「……」
目が覚めた時、俺はまだ夢の中にいるような気分になった。
ここは俺の部屋で、目の前にいるのは俺の妹である西菜だ。
しかし、何故か今の彼女は制服姿ではなく、薄紫色をした浴衣を着ていた。
「……どうしたの?お兄ちゃん」
「え?」
「ぼーっとしてるみたいだけど」
「あ、いや……」
俺が戸惑っていると、彼女は不思議そうに首を傾げた。
「もしかして、まだ寝惚けてる?」
「かもな……」
「もう、しっかりしてよ」
彼女は呆れたように笑う。
「それより、どうかな?似合ってる?」
そう言って、その場でくるりと回って見せた。
「まあまあかな」「ちょっと!そこは嘘でも『可愛い』とか言っとくところでしょ!?」
「……悪い」
俺は素直に謝った。
「本当に反省してる?」
「してるしてる」
「絶対ウソだぁ……」
「そんな事より、一体どういうつもりなんだ?」
「そんな事って……」
不満げな表情をする彼女を無視して、俺は質問を続ける。
「なんで急に会いに来たりしたんだよ?」
「ん~……何でだろうね」
「おい」
「冗談だってば。
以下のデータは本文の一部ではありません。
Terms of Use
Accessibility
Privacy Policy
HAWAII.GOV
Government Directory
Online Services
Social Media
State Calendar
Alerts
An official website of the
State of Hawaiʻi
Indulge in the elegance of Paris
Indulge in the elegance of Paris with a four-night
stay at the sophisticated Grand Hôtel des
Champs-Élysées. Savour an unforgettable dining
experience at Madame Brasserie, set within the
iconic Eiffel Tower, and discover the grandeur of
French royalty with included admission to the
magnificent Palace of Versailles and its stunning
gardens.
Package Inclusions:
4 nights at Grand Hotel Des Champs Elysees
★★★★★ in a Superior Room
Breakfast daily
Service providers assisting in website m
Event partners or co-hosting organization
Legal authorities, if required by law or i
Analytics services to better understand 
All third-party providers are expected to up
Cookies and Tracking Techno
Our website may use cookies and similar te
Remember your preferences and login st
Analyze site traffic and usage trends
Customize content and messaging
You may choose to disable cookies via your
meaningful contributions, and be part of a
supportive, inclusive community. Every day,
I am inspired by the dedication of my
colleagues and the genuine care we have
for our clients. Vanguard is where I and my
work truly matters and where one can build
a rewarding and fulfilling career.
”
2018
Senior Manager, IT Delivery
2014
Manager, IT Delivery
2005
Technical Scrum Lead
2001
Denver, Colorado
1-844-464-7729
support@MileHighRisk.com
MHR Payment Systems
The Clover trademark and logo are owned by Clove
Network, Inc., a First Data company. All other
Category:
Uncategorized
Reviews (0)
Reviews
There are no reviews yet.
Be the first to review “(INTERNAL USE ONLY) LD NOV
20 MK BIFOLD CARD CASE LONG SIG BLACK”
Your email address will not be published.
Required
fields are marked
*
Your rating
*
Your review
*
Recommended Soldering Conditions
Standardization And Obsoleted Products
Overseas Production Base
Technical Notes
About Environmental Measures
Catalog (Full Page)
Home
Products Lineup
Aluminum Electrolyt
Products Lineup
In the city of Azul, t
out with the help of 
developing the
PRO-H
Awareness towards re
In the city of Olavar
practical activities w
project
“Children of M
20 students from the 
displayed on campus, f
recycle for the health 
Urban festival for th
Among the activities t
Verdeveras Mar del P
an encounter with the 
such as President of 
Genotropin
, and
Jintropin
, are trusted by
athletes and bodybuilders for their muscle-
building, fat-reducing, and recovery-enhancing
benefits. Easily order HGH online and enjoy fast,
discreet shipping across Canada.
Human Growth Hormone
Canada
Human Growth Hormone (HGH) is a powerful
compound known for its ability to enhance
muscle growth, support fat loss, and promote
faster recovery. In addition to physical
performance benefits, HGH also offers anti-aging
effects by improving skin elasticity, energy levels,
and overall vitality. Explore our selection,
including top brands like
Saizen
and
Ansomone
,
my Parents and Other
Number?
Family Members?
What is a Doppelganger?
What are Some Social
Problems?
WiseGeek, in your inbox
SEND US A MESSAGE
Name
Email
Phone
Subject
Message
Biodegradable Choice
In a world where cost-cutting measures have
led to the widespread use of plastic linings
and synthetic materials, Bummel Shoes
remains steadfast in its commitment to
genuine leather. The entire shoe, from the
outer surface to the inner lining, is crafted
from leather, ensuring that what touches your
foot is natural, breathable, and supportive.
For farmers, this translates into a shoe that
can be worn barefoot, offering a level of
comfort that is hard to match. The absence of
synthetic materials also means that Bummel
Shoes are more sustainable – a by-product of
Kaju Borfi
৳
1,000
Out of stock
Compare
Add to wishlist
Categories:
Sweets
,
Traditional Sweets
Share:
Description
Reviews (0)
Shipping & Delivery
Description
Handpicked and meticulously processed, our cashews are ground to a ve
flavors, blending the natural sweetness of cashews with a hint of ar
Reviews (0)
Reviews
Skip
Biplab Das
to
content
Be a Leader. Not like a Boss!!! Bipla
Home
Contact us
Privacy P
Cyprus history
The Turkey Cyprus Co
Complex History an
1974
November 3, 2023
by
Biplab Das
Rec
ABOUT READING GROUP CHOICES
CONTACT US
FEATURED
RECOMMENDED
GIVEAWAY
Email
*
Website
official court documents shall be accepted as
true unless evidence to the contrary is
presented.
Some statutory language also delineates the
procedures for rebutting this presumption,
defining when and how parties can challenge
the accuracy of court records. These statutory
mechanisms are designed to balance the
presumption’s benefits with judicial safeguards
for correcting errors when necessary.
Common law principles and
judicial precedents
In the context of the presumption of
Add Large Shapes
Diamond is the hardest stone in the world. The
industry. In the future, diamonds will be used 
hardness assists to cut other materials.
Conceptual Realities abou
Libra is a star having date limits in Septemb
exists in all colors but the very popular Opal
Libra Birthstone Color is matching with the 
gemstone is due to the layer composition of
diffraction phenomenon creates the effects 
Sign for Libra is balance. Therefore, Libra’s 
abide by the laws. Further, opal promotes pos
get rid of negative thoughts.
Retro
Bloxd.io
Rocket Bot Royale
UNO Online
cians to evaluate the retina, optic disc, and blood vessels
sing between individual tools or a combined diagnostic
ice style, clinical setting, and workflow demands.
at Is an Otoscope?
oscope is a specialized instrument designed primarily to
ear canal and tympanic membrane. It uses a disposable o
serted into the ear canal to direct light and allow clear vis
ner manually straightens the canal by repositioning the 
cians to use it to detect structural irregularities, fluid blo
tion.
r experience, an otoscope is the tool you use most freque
ホントはね、お兄ちゃんに見せたかったから」
「何を?」
「私の新しい姿を」
「……」
「あれれ、もしかして感動してくれてる?」
「いや、全然」
「もう、つれないなぁ」
彼女は口を尖らせる。
「まあ、良いけどさ」
そして、俺に一歩近づくと、そっと手を握ろうとした。だが、途中で思い直したのか、すぐに引っ込める。
「やっぱり止めとこ」
「どうして?」
「だって、こんなのただのおまじないだもん」
「おまじないか……」
「うん。お兄ちゃんが元気になりますようにっていう、私からのプレゼント」
そう言うと、彼女は再びこちらに手を伸ばしてきた。
今度は避ける事もせず、じっとしている。すると、彼女の指先が俺の掌に触れた。
ひんやりとした感触だった。まるで氷のような冷たさだ。思わず、反射的に手を引っ込めそうになる。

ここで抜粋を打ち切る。